--- Given records Enclosed Below ---

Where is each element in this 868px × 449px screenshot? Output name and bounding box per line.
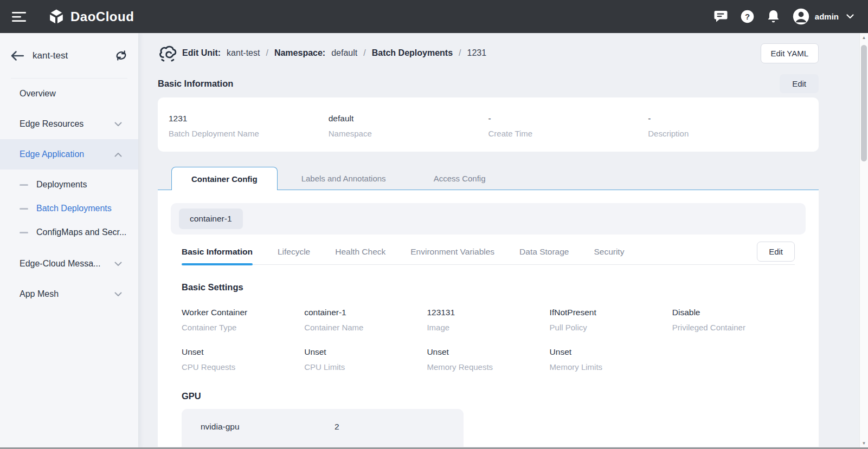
avatar	[793, 8, 809, 25]
basic-settings-row-2: Unset CPU Requests Unset CPU Limits Unse…	[182, 347, 795, 372]
sidebar-item-deployments[interactable]: Deployments	[0, 173, 138, 197]
field-label: Memory Limits	[550, 362, 672, 372]
sidebar: kant-test Overview Edge Resources Edge A…	[0, 33, 138, 449]
field-value: Unset	[304, 347, 427, 357]
field-value: IfNotPresent	[550, 308, 672, 317]
subtab-lifecycle[interactable]: Lifecycle	[278, 239, 310, 265]
workspace-title: kant-test	[33, 50, 68, 61]
field-label: Container Name	[304, 323, 427, 332]
field-namespace: default Namespace	[329, 114, 488, 152]
sidebar-item-app-mesh[interactable]: App Mesh	[0, 279, 138, 309]
chevron-down-icon	[114, 262, 122, 266]
container-subtabs: Basic Information Lifecycle Health Check…	[182, 239, 795, 265]
container-edit-button[interactable]: Edit	[757, 242, 795, 262]
field-pull-policy: IfNotPresent Pull Policy	[550, 308, 672, 332]
sidebar-item-batch-deployments[interactable]: Batch Deployments	[0, 197, 138, 220]
daocloud-cube-icon	[48, 8, 65, 25]
field-value: 123131	[427, 308, 549, 317]
tab-container-config[interactable]: Container Config	[171, 167, 278, 190]
edit-yaml-button[interactable]: Edit YAML	[761, 43, 819, 63]
scrollbar-thumb[interactable]	[861, 45, 867, 161]
container-config-panel: container-1 Basic Information Lifecycle …	[158, 190, 819, 447]
sidebar-item-label: Overview	[20, 89, 56, 99]
field-value: Unset	[182, 347, 304, 357]
sidebar-item-configmaps-secrets[interactable]: ConfigMaps and Secr...	[0, 220, 138, 244]
field-label: CPU Limits	[304, 362, 427, 372]
field-label: Privileged Container	[672, 323, 795, 332]
scroll-down-arrow[interactable]: ▼	[860, 439, 868, 447]
gpu-row: nvidia-gpu 2	[182, 409, 464, 447]
sidebar-item-edge-resources[interactable]: Edge Resources	[0, 109, 138, 139]
field-cpu-requests: Unset CPU Requests	[182, 347, 304, 372]
field-value: Worker Container	[182, 308, 304, 317]
back-arrow-icon[interactable]	[11, 51, 24, 61]
container-selector-strip: container-1	[171, 203, 806, 235]
breadcrumb-separator: /	[363, 48, 365, 58]
tab-access-config[interactable]: Access Config	[410, 167, 510, 190]
dash-icon	[20, 208, 28, 210]
basic-information-card: 1231 Batch Deployment Name default Names…	[158, 97, 819, 152]
field-label: Container Type	[182, 323, 304, 332]
messages-icon[interactable]	[714, 10, 728, 23]
chevron-up-icon	[114, 152, 122, 157]
sidebar-item-edge-application[interactable]: Edge Application	[0, 139, 138, 170]
help-icon[interactable]: ?	[741, 10, 754, 23]
user-menu[interactable]: admin	[793, 8, 854, 25]
menu-hamburger-icon[interactable]	[12, 11, 26, 22]
subtab-health-check[interactable]: Health Check	[335, 239, 385, 265]
field-value: Disable	[672, 308, 795, 317]
breadcrumb-section[interactable]: Batch Deployments	[372, 48, 453, 58]
daocloud-logo[interactable]: DaoCloud	[48, 8, 134, 25]
field-label: CPU Requests	[182, 362, 304, 372]
breadcrumb-separator: /	[266, 48, 268, 58]
field-value: Unset	[427, 347, 549, 357]
subtab-data-storage[interactable]: Data Storage	[519, 239, 569, 265]
chevron-down-icon	[114, 292, 122, 297]
basic-settings-title: Basic Settings	[182, 282, 795, 292]
field-value: -	[488, 114, 648, 123]
scroll-up-arrow[interactable]: ▲	[860, 33, 868, 42]
sidebar-item-edge-cloud-message[interactable]: Edge-Cloud Messa...	[0, 249, 138, 279]
field-memory-requests: Unset Memory Requests	[427, 347, 549, 372]
field-description: - Description	[648, 114, 808, 152]
field-container-type: Worker Container Container Type	[182, 308, 304, 332]
top-navbar: DaoCloud ?	[0, 0, 868, 33]
main-content: Edit Unit: kant-test / Namespace: defaul…	[138, 33, 868, 449]
svg-text:?: ?	[745, 12, 750, 21]
container-chip[interactable]: container-1	[179, 209, 243, 229]
sidebar-item-label: Edge Application	[20, 149, 84, 159]
notifications-bell-icon[interactable]	[767, 10, 780, 23]
subtab-environment-variables[interactable]: Environment Variables	[410, 239, 494, 265]
field-empty	[672, 347, 795, 372]
breadcrumb-item-id: 1231	[467, 48, 487, 58]
unit-knot-icon	[158, 44, 178, 62]
field-image: 123131 Image	[427, 308, 549, 332]
field-container-name: container-1 Container Name	[304, 308, 427, 332]
sidebar-item-label: Edge-Cloud Messa...	[20, 259, 100, 269]
field-batch-deployment-name: 1231 Batch Deployment Name	[169, 114, 329, 152]
breadcrumb: Edit Unit: kant-test / Namespace: defaul…	[158, 41, 819, 66]
gpu-value: 2	[335, 422, 339, 447]
breadcrumb-unit-name[interactable]: kant-test	[227, 48, 260, 58]
field-value: 1231	[169, 114, 329, 123]
switch-workspace-icon[interactable]	[115, 50, 127, 61]
username-label: admin	[815, 12, 839, 21]
vertical-scrollbar[interactable]: ▲ ▼	[859, 33, 868, 449]
gpu-name: nvidia-gpu	[201, 422, 335, 447]
field-value: -	[648, 114, 808, 123]
field-value: Unset	[550, 347, 672, 357]
subtab-security[interactable]: Security	[594, 239, 624, 265]
sidebar-item-label: ConfigMaps and Secr...	[36, 227, 126, 237]
dash-icon	[20, 232, 28, 233]
gpu-title: GPU	[182, 391, 795, 401]
breadcrumb-namespace-value[interactable]: default	[331, 48, 357, 58]
brand-name: DaoCloud	[70, 9, 134, 24]
field-value: container-1	[304, 308, 427, 317]
basic-information-edit-button[interactable]: Edit	[780, 74, 819, 93]
main-tabs: Container Config Labels and Annotations …	[158, 167, 819, 190]
sidebar-item-overview[interactable]: Overview	[0, 79, 138, 109]
sidebar-item-label: App Mesh	[20, 289, 59, 299]
subtab-basic-information[interactable]: Basic Information	[182, 239, 253, 265]
tab-labels-annotations[interactable]: Labels and Annotations	[278, 167, 410, 190]
breadcrumb-separator: /	[459, 48, 461, 58]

--- End of Enclosed Given records ---

What is expected:
Give every line of the material that includes the string "Edge".

Solution to the exercise:
sidebar: kant-test Overview Edge Resources Edge A…	[0, 33, 138, 449]
sidebar-item-edge-resources[interactable]: Edge Resources	[0, 109, 138, 139]
sidebar-item-edge-application[interactable]: Edge Application	[0, 139, 138, 170]
sidebar-item-edge-cloud-message[interactable]: Edge-Cloud Messa...	[0, 249, 138, 279]
sidebar-item-label: Edge Application	[20, 149, 84, 159]
sidebar-item-label: Edge-Cloud Messa...	[20, 259, 100, 269]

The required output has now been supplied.